TIP #148: Correct [list]-Quoting of the '#' Character


TIP:148
Title:Correct [list]-Quoting of the '#' Character
Version:$Revision: 1.5 $
Author:Don Porter <dgp at users dot sf dot net>
State:Final
Type:Project
Tcl-Version:8.5
Vote:Done
Created:Friday, 08 August 2003

Abstract

This TIP proposes the correction of a long-standing bug in the [list]-quoting of the # character.

Background

Tcl has a bug in its [list]-quoting function. The bug is recorded as Tcl Bug 489537 (http://sf.net/tracker/?func=detail&aid=489537&group_id=10894&atid=110894).

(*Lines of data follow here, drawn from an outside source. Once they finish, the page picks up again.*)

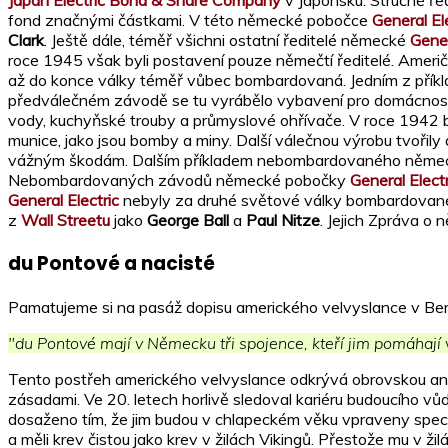
Japan Electric Bond & Share Company
v Japonsku. Stručně ř
fond značnými částkami. V této německé pobočce
General El
Clark
. Ještě dále, téměř všichni ostatní ředitelé německé
Gener
roce 1945 však byli postavení pouze němečtí ředitelé. Američ
až do konce války téměř vůbec bombardovaná. Jedním z př
předválečném závodě se tu vyrábělo vybavení pro domácnost. Na
vody, kuchyňské trouby a průmyslové ohřívače. V roce 1942 b
munice, jako jsou bomby a miny. Další válečnou výrobu tvořily 
vážným škodám. Dalším příkladem nebombardovaného něm
Nebombardovaných závodů německé pobočky
General Electr
General Electric
nebyly za druhé světové války bombardované,
z
Wall Streetu
jako
George Ball
a
Paul Nitze
. Jejich Zpráva o
du Pontové a nacisté
Pamatujeme si na pasáž dopisu amerického velvyslance v Ber
"du Pontové mají v Německu tři spojence, kteří jim pomáhají
Tento postřeh amerického velvyslance odkrývá obrovskou 
zásadami. Ve 20. letech horlivě sledoval kariéru budoucího vů
dosaženo tím, že jim budou v chlapeckém věku vpraveny speciál
a měli krev čistou jako krev v žilách Vikingů. Přestože mu v ž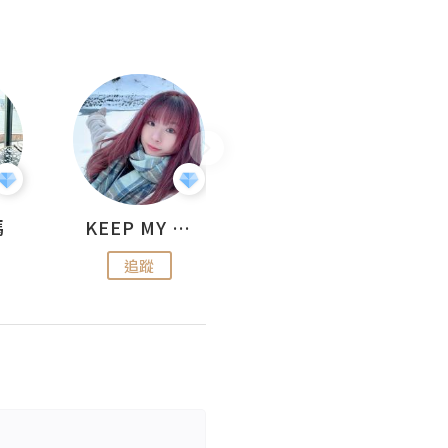
媽
KEEP MY FAITH
美食焚化爐
追蹤
追蹤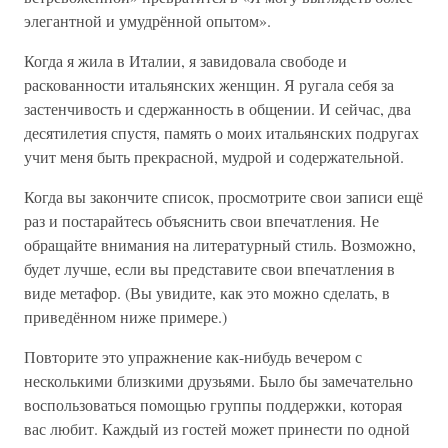
элегантной и умудрённой опытом».
Когда я жила в Италии, я завидовала свободе и
раскованности итальянских женщин. Я ругала себя за
застенчивость и сдержанность в общении. И сейчас, два
десятилетия спустя, память о моих итальянских подругах
учит меня быть прекрасной, мудрой и содержательной.
Когда вы закончите список, просмотрите свои записи ещё
раз и постарайтесь объяснить свои впечатления. Не
обращайте внимания на литературный стиль. Возможно,
будет лучше, если вы представите свои впечатления в
виде метафор. (Вы увидите, как это можно сделать, в
приведённом ниже примере.)
Повторите это упражнение как-нибудь вечером с
несколькими близкими друзьями. Было бы замечательно
воспользоваться помощью группы поддержки, которая
вас любит. Каждый из гостей может принести по одной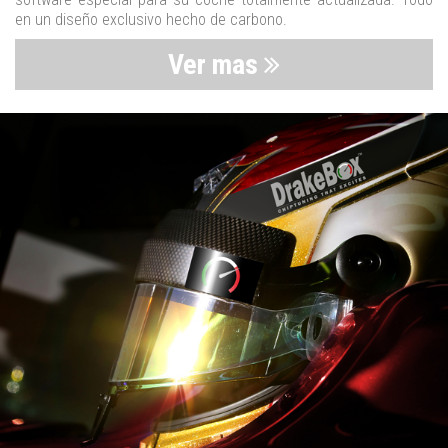
en un diseño exclusivo hecho de carbono.
Ver mas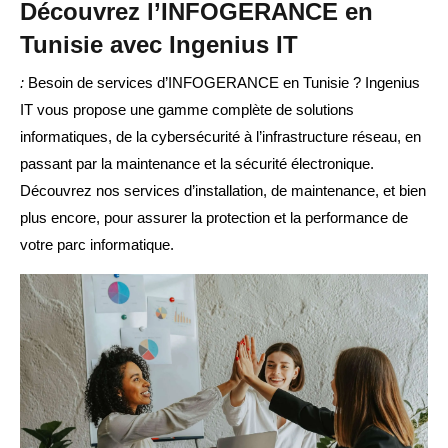
Découvrez l’INFOGERANCE en
Tunisie avec Ingenius IT
:
Besoin de services d’INFOGERANCE en Tunisie ? Ingenius
IT vous propose une gamme complète de solutions
informatiques, de la cybersécurité à l’infrastructure réseau, en
passant par la maintenance et la sécurité électronique.
Découvrez nos services d’installation, de maintenance, et bien
plus encore, pour assurer la protection et la performance de
votre parc informatique.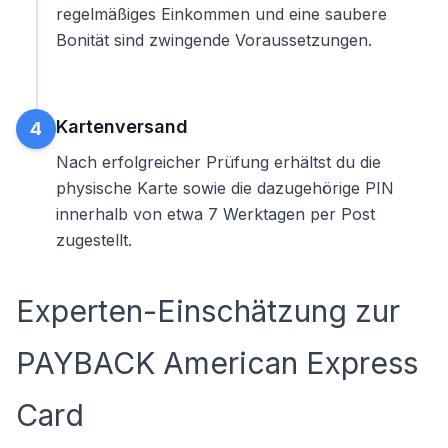
regelmäßiges Einkommen und eine saubere
Bonität sind zwingende Voraussetzungen.
Kartenversand
4
Nach erfolgreicher Prüfung erhältst du die
physische Karte sowie die dazugehörige PIN
innerhalb von etwa 7 Werktagen per Post
zugestellt.
Experten-Einschätzung zur
PAYBACK American Express
Card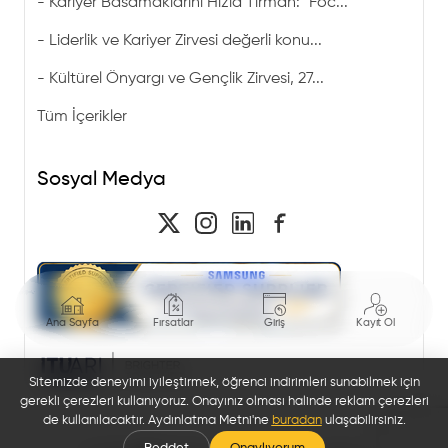
-
Kariyer Basamaklarını Hızla Tırman: "Foc...
-
Liderlik ve Kariyer Zirvesi değerli konu...
-
Kültürel Önyargı ve Gençlik Zirvesi, 27...
Tüm İçerikler
Sosyal Medya
Ana Sayfa
Fırsatlar
Giriş
Kayıt Ol
Sitemizde deneyimi iyileştirmek, öğrenci indirimleri sunabilmek için
gerekli çerezleri kullanıyoruz. Onayınız olması halinde reklam çerezleri
de kullanılacaktır. Aydınlatma Metni'ne
buradan
ulaşabilirsiniz.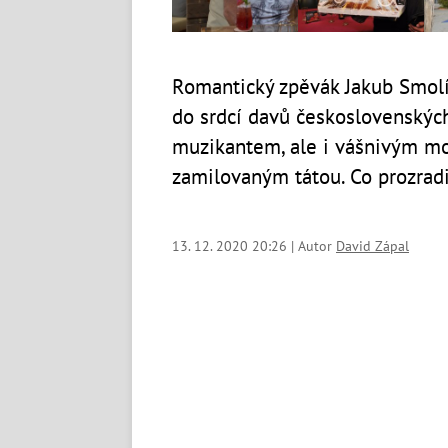
Romantický zpěvák Jakub Smolík
do srdcí davů československých
muzikantem, ale i vášnivým mo
zamilovaným tátou. Co prozradi
13. 12. 2020 20:26 | Autor
David Zápal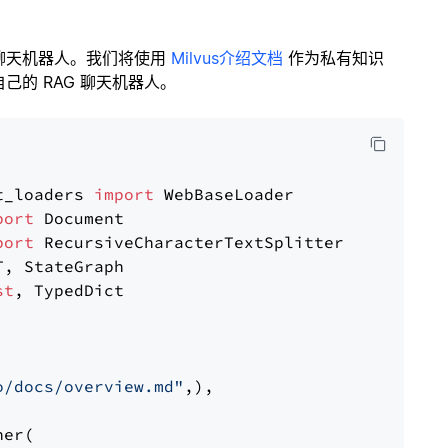
聊天机器人。我们将使用
Milvus介绍文档
作为私有知识
的 RAG 聊天机器人。
t_loaders 
import
port
port
st
, TypedDict

o/docs/overview.md"
,),

er(
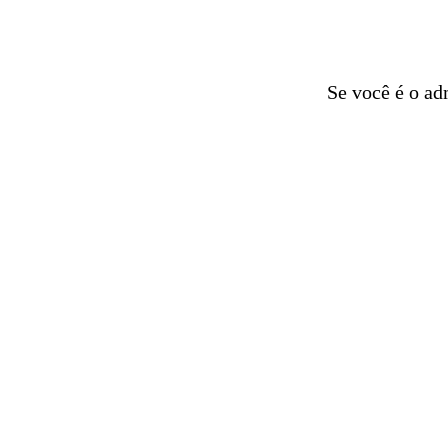
Se você é o ad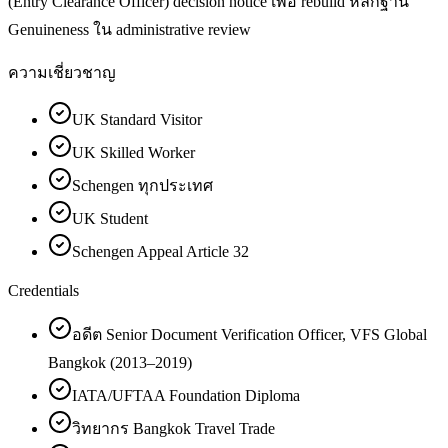
(Entry Clearance Officer) decision notice เพื่อ rebuild หลักฐาน
Genuineness ใน administrative review
ความเชี่ยวชาญ
UK Standard Visitor
UK Skilled Worker
Schengen ทุกประเทศ
UK Student
Schengen Appeal Article 32
Credentials
อดีต Senior Document Verification Officer, VFS Global
Bangkok (2013–2019)
IATA/UFTAA Foundation Diploma
วิทยากร Bangkok Travel Trade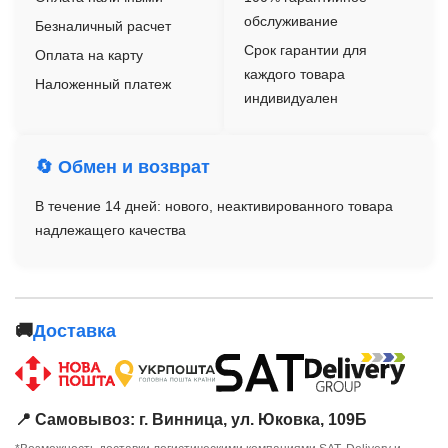
обслуживание
Безналичный расчет
Срок гарантии для
Оплата на карту
каждого товара
Наложенный платеж
индивидуален
🔄 Обмен и возврат
В течение 14 дней: нового, неактивированного товара
надлежащего качества
🚚
Доставка
📍 Самовывоз: г. Винница, ул. Юковка, 109Б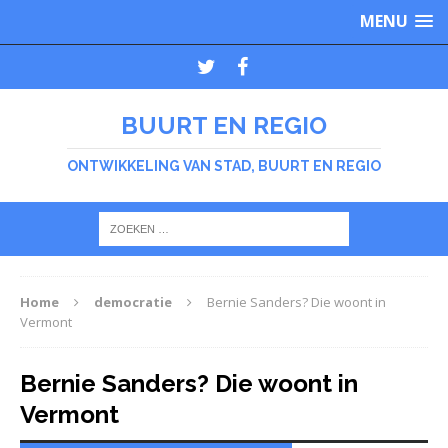
MENU
BUURT EN REGIO
ONTWIKKELING VAN STAD, BUURT EN REGIO
Home
democratie
Bernie Sanders? Die woont in
Vermont
Bernie Sanders? Die woont in
Vermont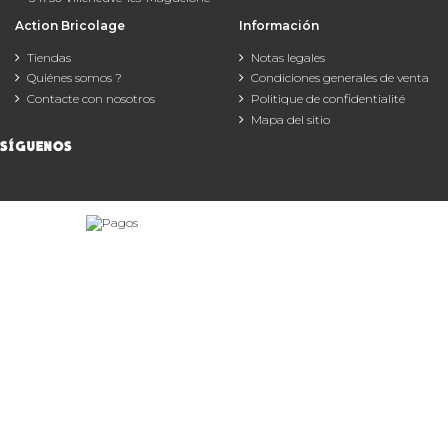
Action Bricolage
Información
Tiendas
Notas legales
Quiénes somos ?
Condiciones generales de venta
Contacte con nosotros
Politique de confidentialité
Mapa del sitio
SÍGUENOS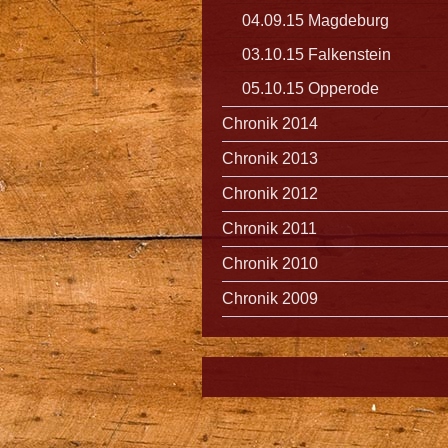
04.09.15 Magdeburg
03.10.15 Falkenstein
05.10.15 Opperode
Chronik 2014
Chronik 2013
Chronik 2012
Chronik 2011
Chronik 2010
Chronik 2009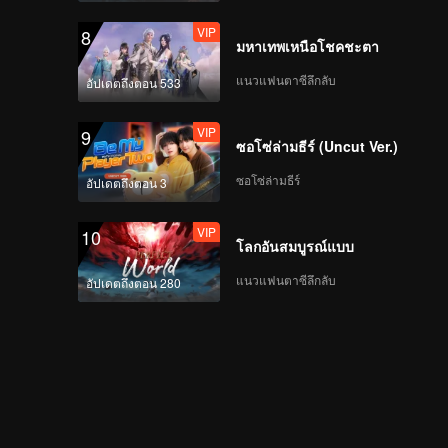
VIP
8
มหาเทพเหนือโชคชะตา
แนวแฟนตาซีลึกลับ
อัปเดตถึงตอน 533
VIP
9
ซอโซ่ล่ามธีร์ (Uncut Ver.)
ซอโซ่ล่ามธีร์
อัปเดตถึงตอน 3
VIP
10
โลกอันสมบูรณ์แบบ
แนวแฟนตาซีลึกลับ
อัปเดตถึงตอน 280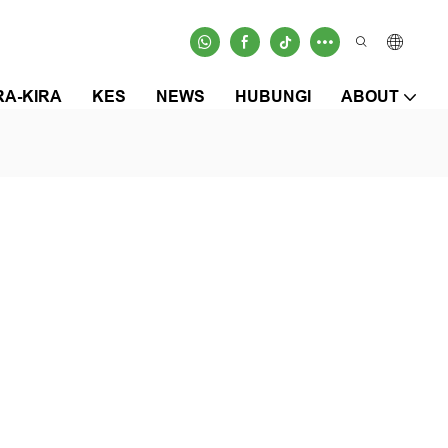
RA-KIRA
KES
NEWS
HUBUNGI
ABOUT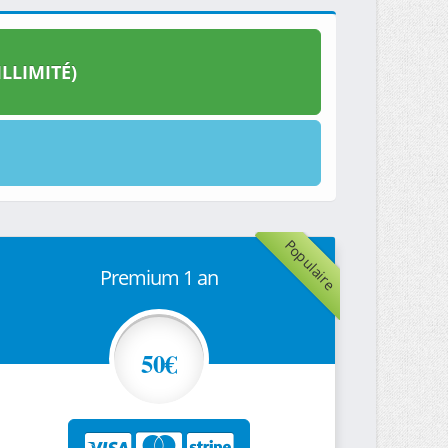
LLIMITÉ)
Populaire
Premium 1 an
50€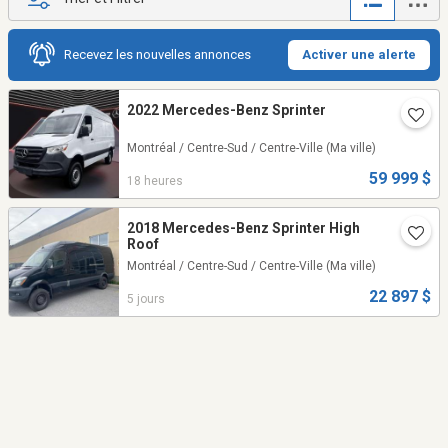
Recevez les nouvelles annonces
Activer une alerte
2022 Mercedes-Benz Sprinter
Montréal / Centre-Sud / Centre-Ville
(Ma ville)
59 999 $
18 heures
2018 Mercedes-Benz Sprinter High
Roof
Montréal / Centre-Sud / Centre-Ville
(Ma ville)
22 897 $
5 jours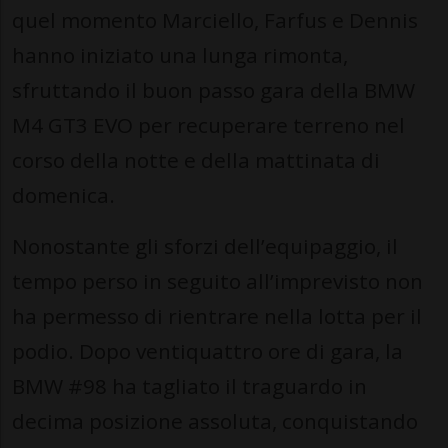
quel momento Marciello, Farfus e Dennis
hanno iniziato una lunga rimonta,
sfruttando il buon passo gara della BMW
M4 GT3 EVO per recuperare terreno nel
corso della notte e della mattinata di
domenica.
Nonostante gli sforzi dell’equipaggio, il
tempo perso in seguito all’imprevisto non
ha permesso di rientrare nella lotta per il
podio. Dopo ventiquattro ore di gara, la
BMW #98 ha tagliato il traguardo in
decima posizione assoluta, conquistando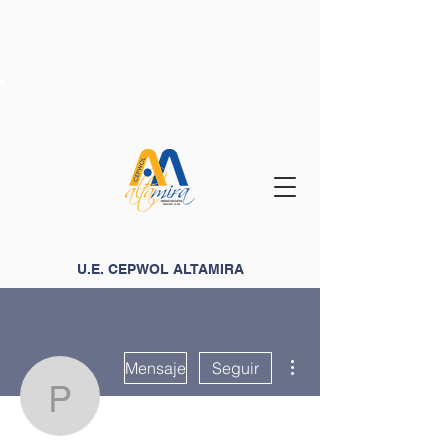
U.E. CEPWOL ALTAMIRA
Más acciones
Mensaje
Seguir
parkercowhood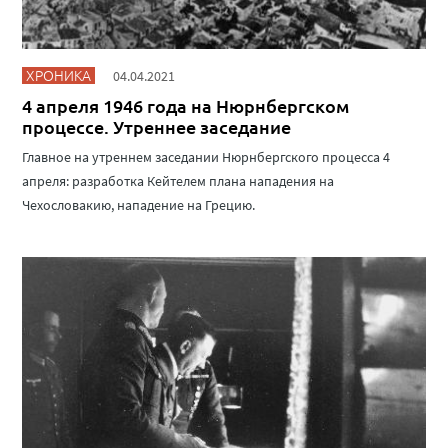
ХРОНИКА
04.04.2021
4 апреля 1946 года на Нюрнбергском
процессе. Утреннее заседание
Главное на утреннем заседании Нюрнбергского процесса 4
апреля: разработка Кейтелем плана нападения на
Чехословакию, нападение на Грецию.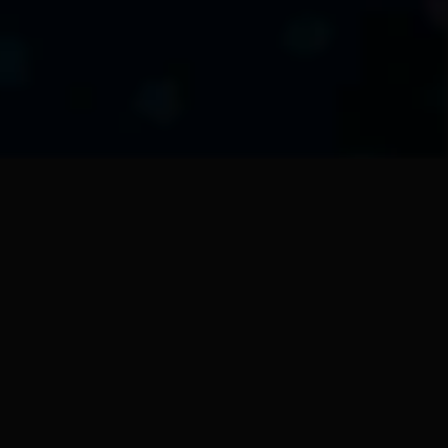
NXTedAIX03
r Edge AI conçu pour 
e et la supervision des 
établissement. Installé 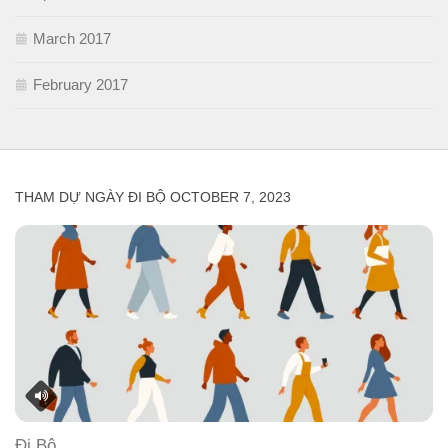
March 2017
February 2017
THAM DỰ NGÀY ĐI BỘ OCTOBER 7, 2023
Đi Bộ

Briefly, one of the documented functions of [list] is quoting of arguments so the result can be passed to [eval] with each list element becoming exactly one word of the command to be evaluated. Consider the example script:

 # FILE: demo.tcl
 set cmdName [lindex $argv 0]
 proc $cmdName {} {puts Success!}
 set command [list $cmdName]
 puts "Evaluating \[$command]..."
 eval $command

This script expects one argument on the command line, and should write Success! to stdout. This script works correctly for most input:

 $ tclsh demo.tcl foo
 Evaluating [foo]...
 Success!
 $ tclsh demo.tcl "with space"
 Evaluating [{with space}]...
 Success!

But it fails for any argument beginning with the # character:

 $ tclsh demo.tcl #bar
 Evaluating [#bar]...

This is because, contrary to the documentation, [list] does not quote the leading # in a manner to make the list safe for passing to [eval]. The Tcl parser sees the unquoted # as the start of a comment.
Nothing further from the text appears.